Sadakat islami Forum

DİNİ KATEGORİLER => GÖNÜL SULTANLARIMIZ => Konuyu başlatan: antepli - 01 Aralık 2005, 17:04:21

Başlık: ABDÜLHAKÎM ARVÂSÎ HZ.
Gönderen: antepli - 01 Aralık 2005, 17:04:21
Hicrî 1281 (m.1865)'de Van’ın Başkale kazâsında doğdu. Babası Seyyid Mustafa Efendi âlim ve fâdıl idi. Seyyid oldukları Irak'taki şer’î mahkeme defterlerinde yazılıdır. İlk tahsilini babasından aldı. Daha sonra Arvas’a giderek yüksek tahsilini zamanın en büyük âlimi Seyyid Fehim-i Arvâsî “rahmetullahi aleyh” hazretlerinin huzûrunda tamamladı. 19 yaşında mutlak icâzet aldı. Başkalede 30 yıl tedris ve irşad ile meşgul oldu. Yani ders okuttu.
  1914'de Ruslar Doğu’yu işgal edince hicret ederek Irak, Adana, Eskişehir yoluyle İstanbul’a geldi. Eyûb Sultan'da yerleşti. 1919’da Medrese-tül Mütehassısîn'e, yâni İlahiyat Fakültesi'ne Müderris (Ordinaryüs Profesör) olarak tayin edildi. İstanbul'da çeşitli câmilerde senelerce ilim neşr etti.
  Her hâli ve hareketi ile İslâmiyyete uyardı. Çok mütevâzî olup “Ben” dediği işitilmemiştir. Çok heybetli ve temkîn sâhibiydi. Misafiri çok severdi. Yardım yapmaktan hoşlanırdı. Ziyâretlere gider, davetlere icâbet ederdi.
  27 Kasım 1943 de Ankara'da vefât etti. Mübarek kabri Ankara'nın Bağlum kasabasındadır. Buyurdular ki:
  “İnsanlığı kaplayan sıkıntıların birinci sebebi, Hakka karşı şirk koşmaktır. İlim ve fen ilerlediği halde insanlığın ufuklarını sarmış olan fesad karanlığı hep imansızlığın neticesidir. Hakkı tanımadıkça, Hakkı sevmedikçe, Hak teâlâyı hâkim bilip O’na kulluk etmedikçe insanlar birbiri ile sevişemez.”
  “Büyüklerin sözü, sözlerin büyüğüdür. Evliyânın sözünde Rabbânî tesir vardır.”
  “Temiz ve yeni elbise giyiniz. Gittiğiniz yerlerde ahlâkınızla, sözlerinizle İslâmın vakârını kıymetini gösterinız.”  
 “Çeşitli, lezzetli yemeklerle ve tatlı, soğuk şerbetlerle bedenlerinizi rahat ve hoş tutunuz.”
  “Bir vakit namazımı kaçırmaktansa, bin kere ölmeyi tercih ederim.”
Başlık: ABDÜLHAKÎM ARVÂSÎ HZ.
Gönderen: antepli - 01 Aralık 2005, 17:06:52
Seyyid Abdülhakîm-i Arvâsî hazretleri buyurdular ki:

Evliyânın huzûruna dolu giden boş, boş giden dolu döner.

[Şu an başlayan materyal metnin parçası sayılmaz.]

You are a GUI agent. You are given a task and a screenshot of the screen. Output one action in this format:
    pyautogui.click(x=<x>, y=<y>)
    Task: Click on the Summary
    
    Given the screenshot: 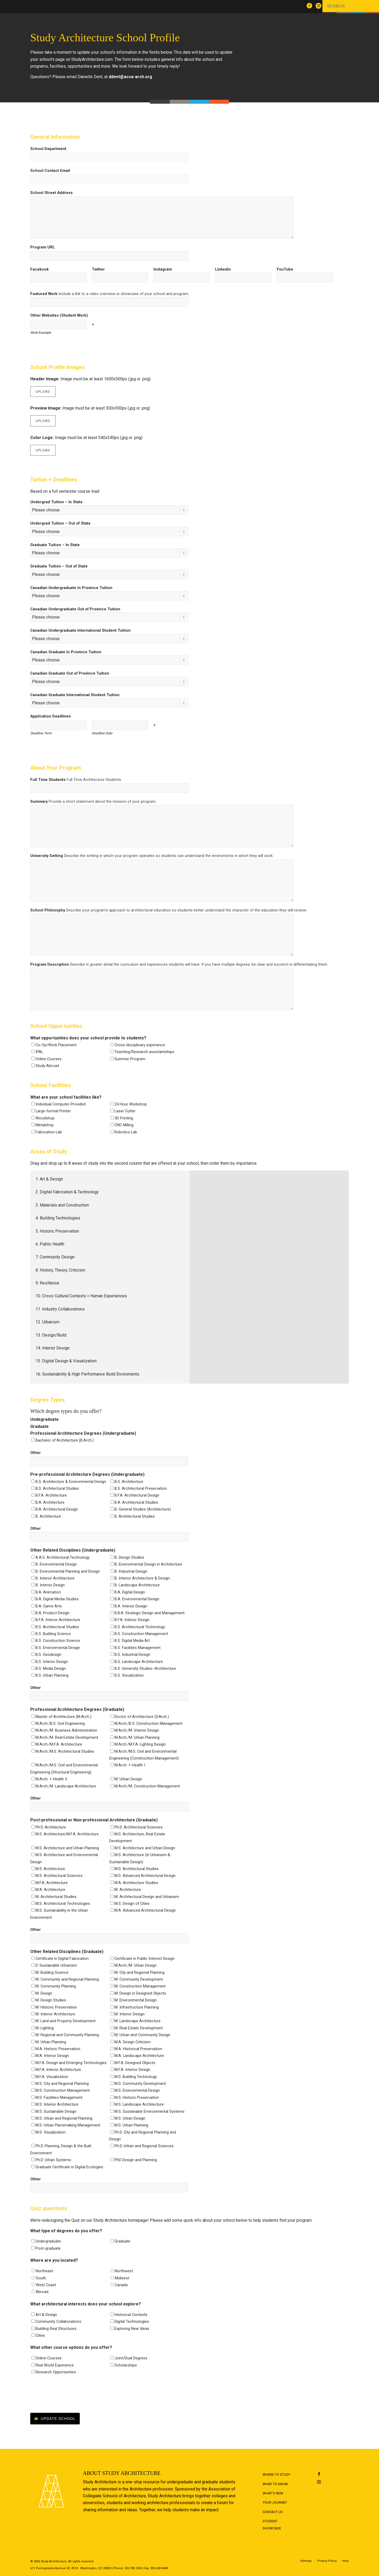 What is the action you would take?
    pyautogui.click(x=93, y=801)
     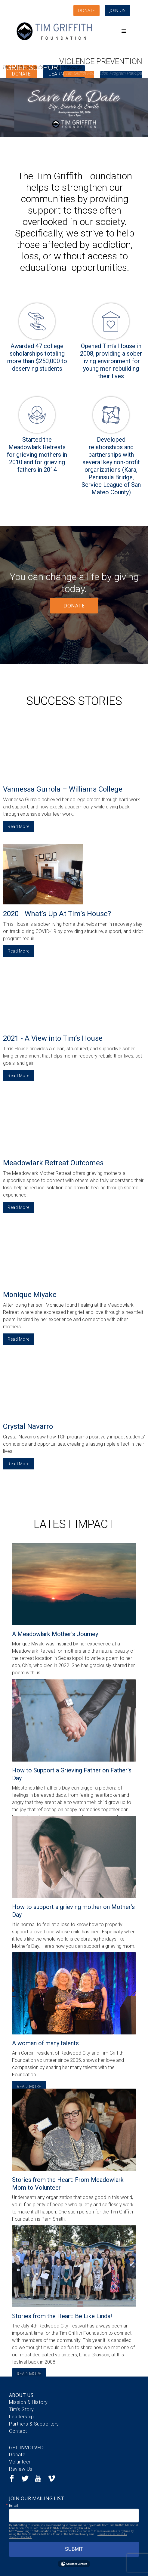 The image size is (148, 2576). What do you see at coordinates (118, 10) in the screenshot?
I see `JOIN US` at bounding box center [118, 10].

Namaz, aman namaz, nerede ve ne şart altında olursa olsun mutlaka namaz kılın...

Temiz ve yeni elbise giyiniz. Gittiğiniz yerlerde, ahlâkınızla, sözlerinizle, giyinişinizle İslâmın vekârını, kıymetini gösteriniz.

Allahü teâlâ dilediğini yapar. İster sebepli ister sebepsiz, dilediği gibi azap veya lütfeder. Güzel ve doğru onun dilediğidir.

Kur'ân-ı kerîm şifâdır. Fakat şifâ, suyun geldiği boruya tâbidir. Pis borudan şifâ gelmez.

Gerçek kerâmet, kerâmetin gizlenmesidir. Bunun dışında görünenler, velînin irâde ve ihtiyârı ile değildir. İlâhî hikmet öyle gerektiriyor demektir.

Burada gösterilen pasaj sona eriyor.